Auschwitz, number 44074, with the laconic and bureaucratic communique: “August 9, 1942, in Poland, Stein died, Edith Therese Hedwige, born October 12, 1891 at Breslau, resident at Echt.” The gardener of the Echt convent, a journalist friend and a young former deportee were next to her in her last moments. So they can present themselves as eyewitnesses of the processes that opened the way to Beatification and examined the life and testimony in face of the death of the phenomenologist that became a Carmelite.
Edith Stein can thus be appreciated directly: “She spoke with humble assurance, to the point of moving those who heard her. A conversation with her  . . . was like a voyage in another world. At that time, Westerbork no longer existed  . . . She said to me: “I would never believe that men could be like that and . . . that my brothers should have to suffer so much!’. When it was no longer a doubt that she must be transported elsewhere, I asked her if I could help her and (seek to free her); . . . she smiled again and begged me not to do so. Why make an exception for her and for her group?  That would not have been right to take advantage of the fact that she was baptized!
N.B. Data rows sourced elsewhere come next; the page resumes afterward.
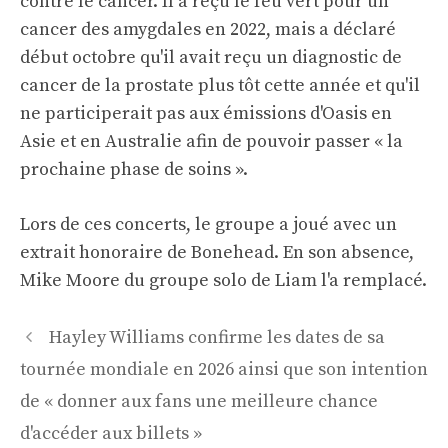
contre le cancer. Il a reçu le feu vert pour un
cancer des amygdales en 2022, mais a déclaré
début octobre qu'il avait reçu un diagnostic de
cancer de la prostate plus tôt cette année et qu'il
ne participerait pas aux émissions d'Oasis en
Asie et en Australie afin de pouvoir passer « la
prochaine phase de soins ».
Lors de ces concerts, le groupe a joué avec un
extrait honoraire de Bonehead. En son absence,
Mike Moore du groupe solo de Liam l'a remplacé.
Navigation
Hayley Williams confirme les dates de sa
des
tournée mondiale en 2026 ainsi que son intention
articles
de « donner aux fans une meilleure chance
d'accéder aux billets »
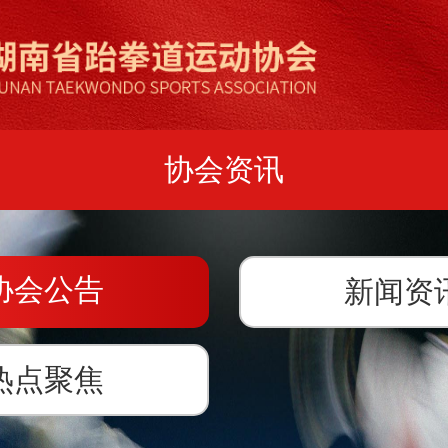
协会资讯
协会公告
新闻资
热点聚焦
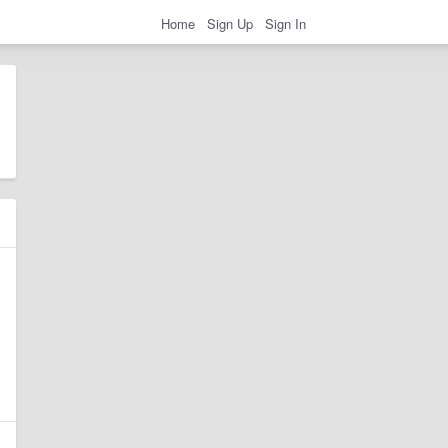
Home
Sign Up
Sign In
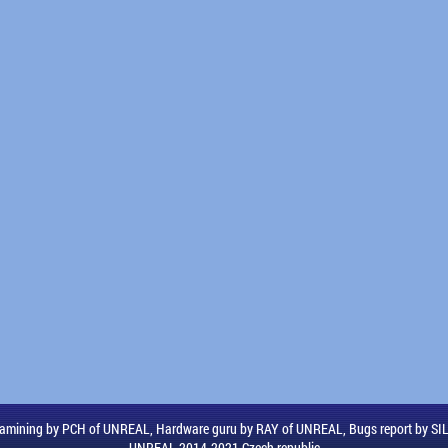
amining by PCH of UNREAL, Hardware guru by RAY of UNREAL, Bugs report by S
UNREAL 2014-2021 Czech republic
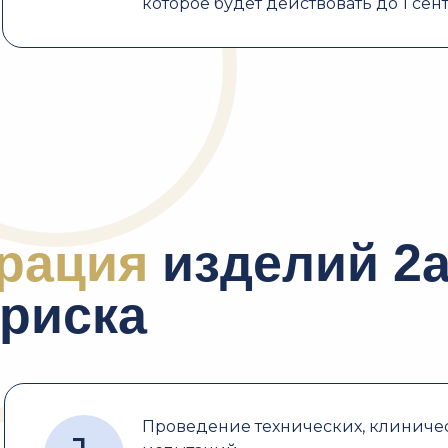
которое будет действовать до 1 сен
рация
изделий 2а
 риска
Проведение технических, клиниче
If she had not been able to share in the fate of the others, her life would have been ruined: “No, no, not that!”
The journalist Van Kempen found himself before a “spiritually great and strong woman.” During a conversation, he smoked a cigarette and asked her if she also wanted one.” She answered me that at one time she smoked and at another, when a student, she has also danced.”
The youth who survived noted a particular aspect of Edith: “She was very courageous; she gave her answers just as she was. When the SS blasphemed, she didn’t react, but she remained the same in herself. She had absolutely no fear.”
Wielek, a Dutch functionary, reported a conversation in which “with assurance and humility,” Edith Stein said: “The world is made of contradictions  . . But the end will not be made of these contradictions. Only great love will remain. How could it be otherwise?”